L'idée ne va pas flatter l'orgueil de vos forces de ventes, de vos ingénieurs et de vos services marketing: dans la période économique troublée que nous vivons, ce ne sont pas forcément eux qui seraient destinés à être les grands acteurs de la relance de votre entreprise... Cette relance, elle se nicherait plutôt du côté de votre entrepôt et de votre logistique. Car si la qualité logistique a toujours été intégrée à tous les référentiels de choix d'un fournisseur et qu'elle est, selon toutes les études consacrées au sujet, le second critère qui guide les décisions en la matière, son influence semble grandir de jour en jour. «Aujourd'hui, les entreprises qui gagnent des parts de marché ne le font pas parce qu'elles ont les meilleurs produits, les meilleurs critères technologiques ou le prix de plus bas.
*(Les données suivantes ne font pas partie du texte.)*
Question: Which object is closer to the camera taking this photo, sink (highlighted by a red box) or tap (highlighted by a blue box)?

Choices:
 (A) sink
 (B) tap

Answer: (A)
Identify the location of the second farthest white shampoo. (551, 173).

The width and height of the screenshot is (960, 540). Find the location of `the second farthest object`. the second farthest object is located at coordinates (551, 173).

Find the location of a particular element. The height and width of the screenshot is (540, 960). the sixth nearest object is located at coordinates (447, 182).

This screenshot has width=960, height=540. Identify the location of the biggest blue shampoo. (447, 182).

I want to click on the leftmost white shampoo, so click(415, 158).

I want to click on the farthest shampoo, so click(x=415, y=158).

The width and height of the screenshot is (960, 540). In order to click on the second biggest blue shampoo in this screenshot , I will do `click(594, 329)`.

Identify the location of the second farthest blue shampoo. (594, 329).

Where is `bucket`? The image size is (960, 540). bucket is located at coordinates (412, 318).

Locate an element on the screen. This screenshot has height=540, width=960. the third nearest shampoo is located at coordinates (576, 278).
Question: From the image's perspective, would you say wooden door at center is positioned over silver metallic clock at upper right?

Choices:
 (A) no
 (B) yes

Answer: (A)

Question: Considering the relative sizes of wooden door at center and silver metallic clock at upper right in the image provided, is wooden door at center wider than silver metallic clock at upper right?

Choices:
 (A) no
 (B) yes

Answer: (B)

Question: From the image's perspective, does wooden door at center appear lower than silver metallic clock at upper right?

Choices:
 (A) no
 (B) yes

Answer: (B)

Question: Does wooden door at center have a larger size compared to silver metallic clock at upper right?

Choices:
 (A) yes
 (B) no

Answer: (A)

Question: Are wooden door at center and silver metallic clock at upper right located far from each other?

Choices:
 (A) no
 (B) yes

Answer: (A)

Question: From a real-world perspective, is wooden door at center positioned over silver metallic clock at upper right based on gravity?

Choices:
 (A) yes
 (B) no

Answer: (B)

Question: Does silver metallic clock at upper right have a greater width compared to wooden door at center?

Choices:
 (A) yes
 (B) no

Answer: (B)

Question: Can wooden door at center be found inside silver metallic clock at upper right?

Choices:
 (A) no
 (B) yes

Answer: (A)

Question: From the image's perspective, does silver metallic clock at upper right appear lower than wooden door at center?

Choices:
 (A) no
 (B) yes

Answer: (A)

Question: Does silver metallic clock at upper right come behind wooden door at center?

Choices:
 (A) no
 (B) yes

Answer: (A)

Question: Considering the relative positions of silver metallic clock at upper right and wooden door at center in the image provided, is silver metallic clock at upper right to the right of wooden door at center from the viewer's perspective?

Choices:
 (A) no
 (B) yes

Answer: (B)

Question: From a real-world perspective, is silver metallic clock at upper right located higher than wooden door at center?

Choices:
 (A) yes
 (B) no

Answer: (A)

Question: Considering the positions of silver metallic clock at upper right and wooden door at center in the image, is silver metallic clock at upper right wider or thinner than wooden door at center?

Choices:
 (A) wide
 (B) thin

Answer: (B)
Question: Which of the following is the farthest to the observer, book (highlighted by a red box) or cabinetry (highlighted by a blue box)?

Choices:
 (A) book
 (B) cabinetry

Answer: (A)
Le nerf de la guerre, ce n'est plus tout cela, mais la notion de service: et aujourd'hui, le premier service qu'une entreprise doit à son client, c'est d'assurer la disponibilité d'un produit en temps et en heure», expose Didier Aivazoff, cogérant de Dialogis, un cabinet de conseil en logistique qui oeuvre, entre autres, pour Faurecia, Givenchy, Dim ou Clarins. Pour le consultant, la conséquence de ce manquement de qualité de service est bien sûr évidente: si un client ne trouve pas le produit qu'il recherche dans un point de vente ou chez un fournisseur, il ira ailleurs. Une simple vue de l'esprit d'un consultant? Pas vraiment: elle est confirmée par un rapport publié en mars dernier par le Pôle interministériel de prospective et d'anticipation des mutations économiques. «Durant ces dernières années, la mondialisation a rendu les clients de plus en plus exigeants sur la qualité des taux de service, de réactivité et de flexibilité. La crise économique qui frappe le marché depuis fin 2008 pousse aussi les entreprises à optimiser au maximum leurs coûts et à repenser leur organisation afin d'atteindre ces objectifs», souligne ce travail. Le problème, c'est que dans l'esprit de beaucoup de chefs d'entreprise, l'atteinte de meilleures performances logistique rime forcément avec des investissements conséquents: achats de nouvelles machines de manutention, installation de progiciels coûteux permettant de gérer les flux logistiques,etc. Et vu que les trésoreries des PME françaises sont actuellement frappées par la crise, ces investissements sont logiquement gelés. Avec le risque d'une perte de compétitivité.




Objectif: réorganisation

«Les investissements lourds en logistique, les PME n'ont en effet pas les épaules pour le faire. Mais ce n'est pas spécialement la solution! Il y a un gros gisement de progrès dans un simple travail de réorganisation. Et réorganiser, cela peut se faire sans investissement», rétorque Romain Lambert, enseignant-chercheur en logistique à l'École supérieur de logistique industrielle, basée à Redon (Ille-et-Vilaine). Pour les spécialistes, les entreprises françaises auraient en effet mal orienté leurs efforts depuis près de vingt ans, en investissant principalement leurs budgets logistiques sur les machines et les systèmes d'information, mais en oubliant de former les hommes à interagir avec ces outils qui, aussi performants qu'ils soient, voient leur utilisation souffrir de problèmes d'organisation pure. Bonne nouvelle cependant: pour recadrer le tir, des solutions simples et pratiques existent. Et elles sont à la portée de votre entreprise!